### Aim of the task
Pictures stay out; please output the remaining data exactly.

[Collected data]
========================================

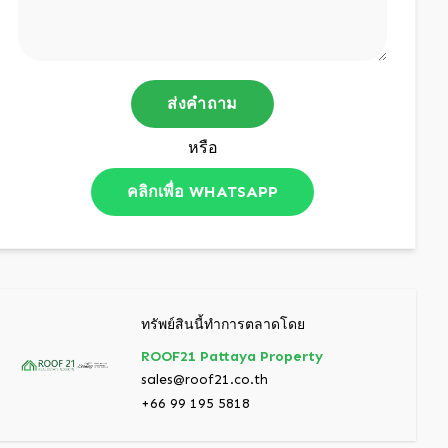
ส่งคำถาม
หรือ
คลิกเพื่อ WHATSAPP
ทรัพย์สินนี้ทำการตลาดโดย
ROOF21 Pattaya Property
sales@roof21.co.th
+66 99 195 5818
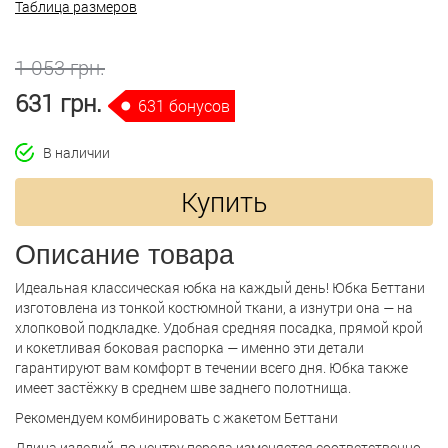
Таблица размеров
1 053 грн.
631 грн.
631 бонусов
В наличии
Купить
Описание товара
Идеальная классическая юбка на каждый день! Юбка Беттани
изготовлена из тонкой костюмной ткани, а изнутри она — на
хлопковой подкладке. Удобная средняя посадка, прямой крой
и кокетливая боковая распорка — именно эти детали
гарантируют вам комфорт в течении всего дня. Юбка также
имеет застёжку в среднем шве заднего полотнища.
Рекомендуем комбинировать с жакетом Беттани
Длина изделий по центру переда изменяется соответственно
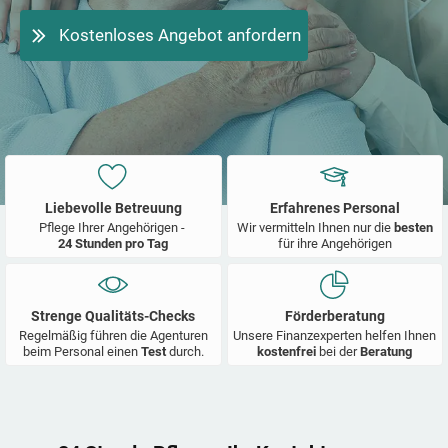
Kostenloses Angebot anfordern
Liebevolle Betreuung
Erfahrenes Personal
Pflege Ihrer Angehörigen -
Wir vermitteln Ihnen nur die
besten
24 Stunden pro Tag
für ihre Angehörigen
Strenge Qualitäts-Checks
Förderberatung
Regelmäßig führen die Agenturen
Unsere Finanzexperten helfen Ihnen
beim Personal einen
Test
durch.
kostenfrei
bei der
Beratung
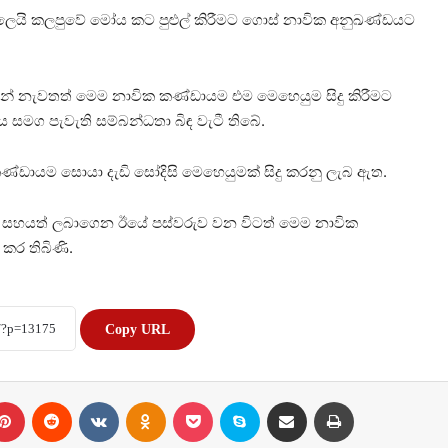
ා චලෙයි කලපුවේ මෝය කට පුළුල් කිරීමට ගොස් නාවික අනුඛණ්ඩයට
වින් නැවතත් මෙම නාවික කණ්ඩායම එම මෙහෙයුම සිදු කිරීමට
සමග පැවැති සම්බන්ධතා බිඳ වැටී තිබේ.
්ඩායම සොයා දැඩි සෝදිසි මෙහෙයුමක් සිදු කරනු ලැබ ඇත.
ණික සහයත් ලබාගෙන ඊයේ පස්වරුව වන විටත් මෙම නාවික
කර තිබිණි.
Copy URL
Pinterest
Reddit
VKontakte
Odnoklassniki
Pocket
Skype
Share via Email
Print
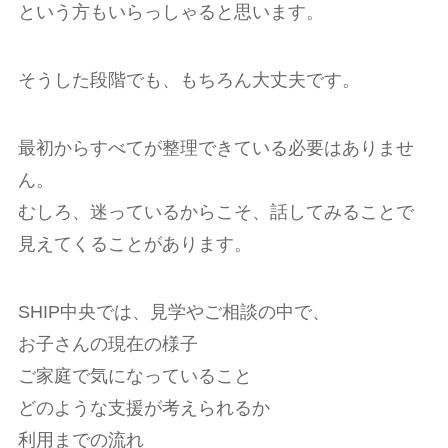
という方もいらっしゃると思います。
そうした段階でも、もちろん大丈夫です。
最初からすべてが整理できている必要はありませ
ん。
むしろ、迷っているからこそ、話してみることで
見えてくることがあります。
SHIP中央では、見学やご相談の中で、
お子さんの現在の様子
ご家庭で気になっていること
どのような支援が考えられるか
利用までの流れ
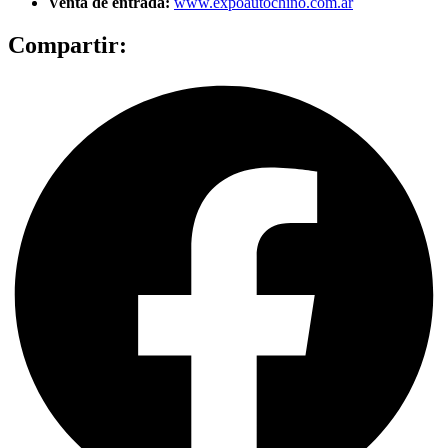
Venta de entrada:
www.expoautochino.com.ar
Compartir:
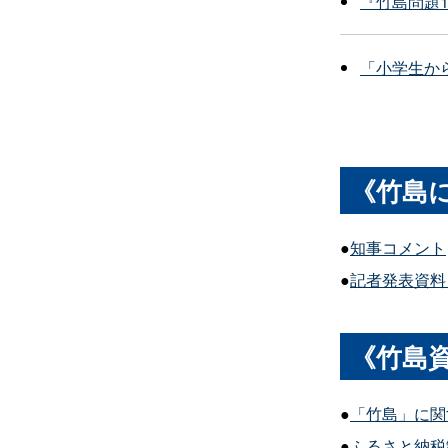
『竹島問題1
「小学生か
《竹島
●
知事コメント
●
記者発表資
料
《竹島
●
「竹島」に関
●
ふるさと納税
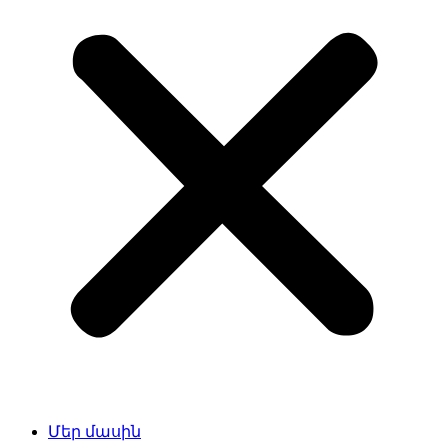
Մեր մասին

========================================

### Written solution
ส่งคำถาม
หรือ
คลิกเพื่อ WHATSAPP
ทรัพย์สินนี้ทำการตลาดโดย
ROOF21 Pattaya Property
sales@roof21.co.th
+66 99 195 5818
Таблица размеров
1 053 грн.
631 грн.
631 бонусов
В наличии
Купить
Описание товара
Идеальная классическая юбка на каждый день! Юбка Беттани
изготовлена из тонкой костюмной ткани, а изнутри она — на
хлопковой подкладке. Удобная средняя посадка, прямой крой
и кокетливая боковая распорка — именно эти детали
гарантируют вам комфорт в течении всего дня. Юбка также
имеет застёжку в среднем шве заднего полотнища.
Рекомендуем комбинировать с жакетом Беттани
Длина изделий по центру переда изменяется соответственно
Kostenloses Angebot anfordern
Liebevolle Betreuung
Erfahrenes Personal
Pflege Ihrer Angehörigen -
Wir vermitteln Ihnen nur die
besten
24 Stunden pro Tag
für ihre Angehörigen
Strenge Qualitäts-Checks
Förderberatung
Regelmäßig führen die Agenturen
Unsere Finanzexperten helfen Ihnen
beim Personal einen
Test
durch.
kostenfrei
bei der
Beratung
ා චලෙයි කලපුවේ මෝය කට පුළුල් කිරීමට ගොස් නාවික අනුඛණ්ඩයට
වින් නැවතත් මෙම නාවික කණ්ඩායම එම මෙහෙයුම සිදු කිරීමට
සමග පැවැති සම්බන්ධතා බිඳ වැටී තිබේ.
්ඩායම සොයා දැඩි සෝදිසි මෙහෙයුමක් සිදු කරනු ලැබ ඇත.
ණික සහයත් ලබාගෙන ඊයේ පස්වරුව වන විටත් මෙම නාවික
කර තිබිණි.
Copy URL
Pinterest
Reddit
VKontakte
Odnoklassniki
Pocket
Skype
Share via Email
Print
という方もいらっしゃると思います。
そうした段階でも、もちろん大丈夫です。
最初からすべてが整理できている必要はありませ
ん。
むしろ、迷っているからこそ、話してみることで
見えてくることがあります。
SHIP中央では、見学やご相談の中で、
お子さんの現在の様子
ご家庭で気になっていること
どのような支援が考えられるか
利用までの流れ
Venta de entrada:
www.expoautochino.com.ar
Compartir:
『竹島問題1
「小学生か
《竹島
●
知事コメント
●
記者発表資
料
《竹島
●
「竹島」に関
●
ふるさと納税
Մեր մասին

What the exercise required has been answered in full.